Nobody thinks that “every single benefit claimant is not just honest, but desperate to work hard.” But it is dishonest to use the 1.2% of benefit fraud to argue against a social safety net that actually works (not saying you’re doing that – but some clearly do).

Last edited 3 years ago by Paul N
Scott Carson
Scott Carson
3 years ago
Reply to  Chris Scott

I agree with all of that apart from your final few words. In my opinion, Corbyn fitted the criteria you mention. It’s a disgrace that he was ousted by his own party.

Ann Ceely
Ann Ceely
3 years ago
Reply to  LUKE LOZE

Too many “progressive” idiots in Parliament

Last Jacobin
Last Jacobin
3 years ago
Reply to  LUKE LOZE

‘Get on your bike’ to find work, destruction of entire industries and associated communities (UK Mining, 1980s), removal of universal child benefit, anti-Union legislation to prevent democratic communal organisation – none of the above policies damaging to communities and families were from the left.

Dougie Undersub
Dougie Undersub
3 years ago
Reply to  Last Jacobin

Travelling by bike is very green these days. Tebbit was ahead of his time. And you’ll have to explain why you think work should come to you, rather than the other way round.
Wilson closed more pits than Thatcher, as you very well know. And Thatcher’s personal involvement in bringing Honda and Nissan to the UK laid the foundations for a renaissance in high-tec manufacturing and two decades of economic growth.

Last Jacobin
Last Jacobin
3 years ago

I don’t think it’s that radical to suggest work should be designed around families and communities rather than the other way round.
Wilson did close more pits than Thatcher, and closed more than MacMillan. During the 1960s the number of miners in UK more than halved – some of that was under Wilson. In the 1980s the workforce fell by 80% – all under Thatcher.
What was cruel was the deliberate destruction of livelihoods, families and communities purely because they did not vote for Thatcher and because the Trade Unions representing those workers chose to help fund Thatcher’s political opponents.
For four out of ten years UK economic growth was negative under Thatcher.

Chris Hopwood
Chris Hopwood
3 years ago
Reply to  LUKE LOZE

“The destruction of families is a policy of the left”
Bojo is hardly a family preserver – I didn’t know he was a leftie!! Now retired the polotical sex scandals always involved Tories not Labourites!

Dougie Undersub
Dougie Undersub
3 years ago
Reply to  Chris Hopwood

I’m fairly forgiving of “sex scandals” involving consenting adults, which do occur on the Left too – Keith Vaz, Rosie Duffield, Ron Davies, to name but a few.
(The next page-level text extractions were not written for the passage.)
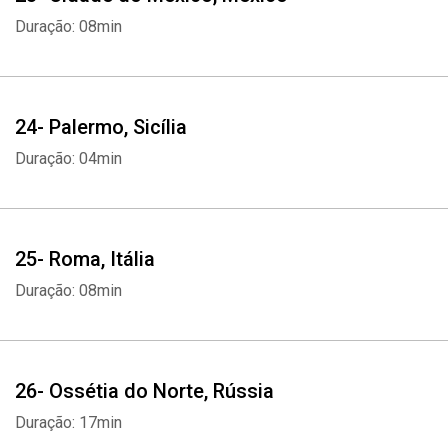
Duração: 08min
24- Palermo, Sicília
Duração: 04min
25- Roma, Itália
Duração: 08min
26- Ossétia do Norte, Rússia
Duração: 17min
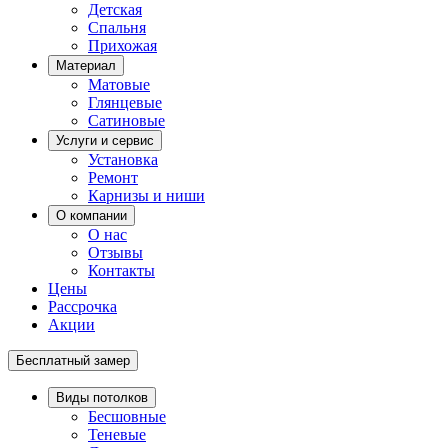
Детская
Спальня
Прихожая
Материал
Матовые
Глянцевые
Сатиновые
Услуги и сервис
Установка
Ремонт
Карнизы и ниши
О компании
О нас
Отзывы
Контакты
Цены
Рассрочка
Акции
Бесплатный замер
Виды потолков
Бесшовные
Теневые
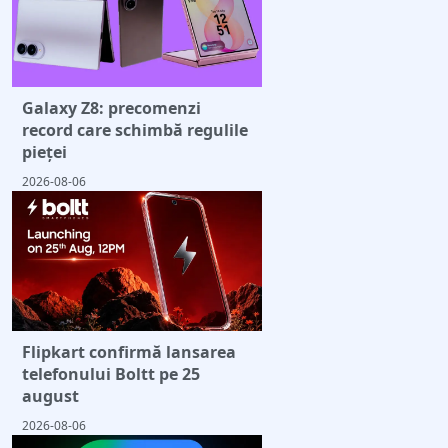
Galaxy Z8: precomenzi
record care schimbă regulile
pieței
2026-08-06
Flipkart confirmă lansarea
telefonului Boltt pe 25
august
2026-08-06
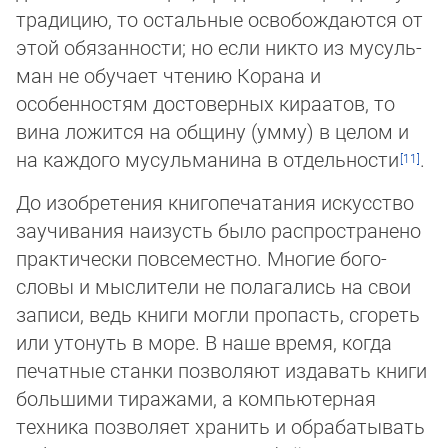
традицию, то остальные освобождаются от
этой обязанности; но если никто из му­суль­
ман не обучает чтению Корана и
особенностям достоверных кираатов, то
вина ложится на общину (умму) в целом и
на каж­до­го мусульманина в отдельности
.
До изобретения книгопечатания искусство
заучивания наизусть было распространено
практически повсеместно. Многие бо­го­
словы и мыслители не полагались на свои
записи, ведь книги могли пропасть, сгореть
или утонуть в море. В наше вре­мя, ког­да
печатные станки позволяют издавать книги
большими тиражами, а компьютерная
техника позволяет хранить и об­ра­ба­ты­вать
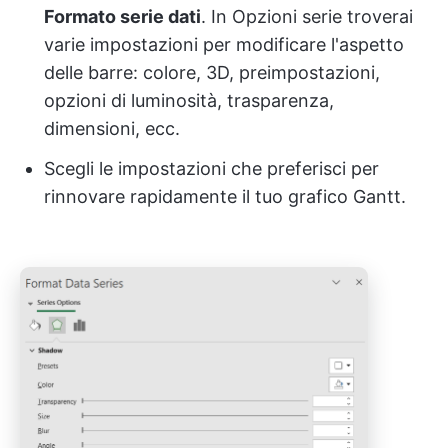
Formato serie dati
. In Opzioni serie troverai
varie impostazioni per modificare l'aspetto
delle barre: colore, 3D, preimpostazioni,
opzioni di luminosità, trasparenza,
dimensioni, ecc.
Scegli le impostazioni che preferisci per
rinnovare rapidamente il tuo grafico Gantt.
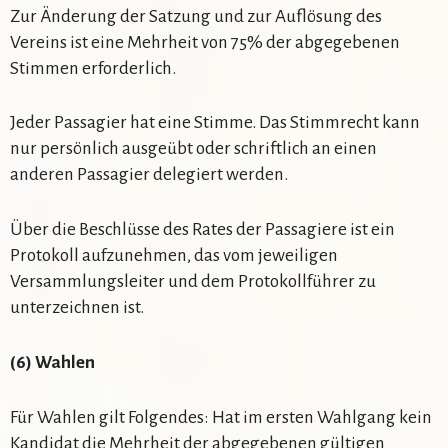
Zur Änderung der Satzung und zur Auflösung des
Vereins ist eine Mehrheit von 75% der abgegebenen
Stimmen erforderlich.
Jeder Passagier hat eine Stimme. Das Stimmrecht kann
nur persönlich ausgeübt oder schriftlich an einen
anderen Passagier delegiert werden.
Über die Beschlüsse des Rates der Passagiere ist ein
Protokoll aufzunehmen, das vom jeweiligen
Versammlungsleiter und dem Protokollführer zu
unterzeichnen ist.
(6) Wahlen
Für Wahlen gilt Folgendes: Hat im ersten Wahlgang kein
Kandidat die Mehrheit der abgegebenen gültigen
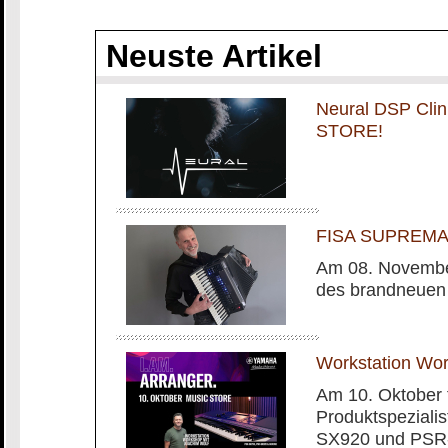
Neuste Artikel
Neural DSP Cli
STORE!
FISA SUPREMA m
Am 08. November
des brandneuen
Workstation Wo
Am 10. Oktober 
Produktspeziali
SX920 und PSR-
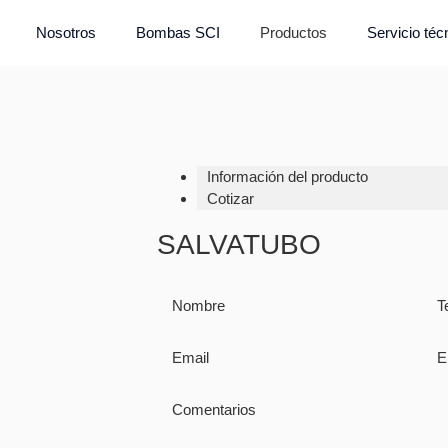
Nosotros
Bombas SCI
Productos
Servicio téc
Información del producto
Cotizar
SALVATUBO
I’m less forgiving of sexual harassment scandals, which seem more prevalent in the Left – Mike Hill, Derek Mackay, Kelvin Hopkins, Ivan Lewis.
Meanwhile, Boris seems very much in favour of the family, personally creating as many as possible.

Brendan O'Leary
Brendan O'Leary
3 years ago

If “saving the planet” means funneling yet more cash to wind farms and solar panels, then I’m out already.

Charles Stanhope
Charles Stanhope
3 years ago

As James Lovelock, (101),former High Priest of the Global Green Mystery Cult, and the author of the revered Gaia Hypothesis, said “the future is Nuclear”

Along with C-19, this ‘Green’ nonsense is the greatest confidence trick ever perpetrated on humanity since the Resurrection.

Last edited 3 years ago by Charles Stanhope
Ian Barton
Ian Barton
3 years ago

Until the Greens drop their seemingly genetic (and idiotic) obsession with being anti-nuclear, no one should take them seriously on climate change.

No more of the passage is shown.